DATA FOR THIS TASK: Begin

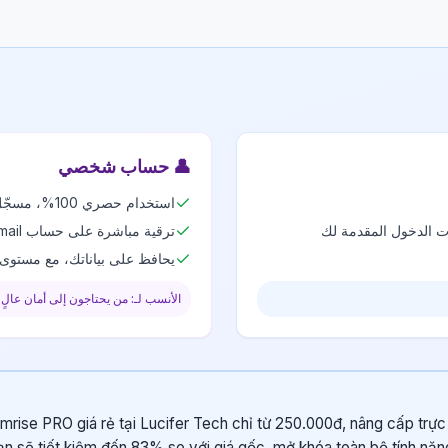
👤
حساب شخصي
استخدام حصري 100%، مسجّل باسمك
نات الدخول المقدمة لك
ترقية مباشرة على حساب Gmail أو حسابك الشخصي
يحافظ على بياناتك، مع مستوى 
الأنسب لـ: من يحتاجون إلى أمان عالٍ 
rise PRO giá rẻ tại Lucifer Tech chỉ từ 250.000đ, nâng cấp trực t
n sẽ tiết kiệm đến 83% so với giá gốc, mở khóa toàn bộ tính nă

DATA FOR THIS TASK: End

> _TO DO_: With the images excluded, all entries are to be given again exactly.

> _RESULT FOR THIS TASK_:
👤
حساب شخصي
استخدام حصري 100%، مسجّل باسمك
نات الدخول المقدمة لك
ترقية مباشرة على حساب Gmail أو حسابك الشخصي
يحافظ على بياناتك، مع مستوى 
الأنسب لـ: من يحتاجون إلى أمان عالٍ 
rise PRO giá rẻ tại Lucifer Tech chỉ từ 250.000đ, nâng cấp trực t
n sẽ tiết kiệm đến 83% so với giá gốc, mở khóa toàn bộ tính nă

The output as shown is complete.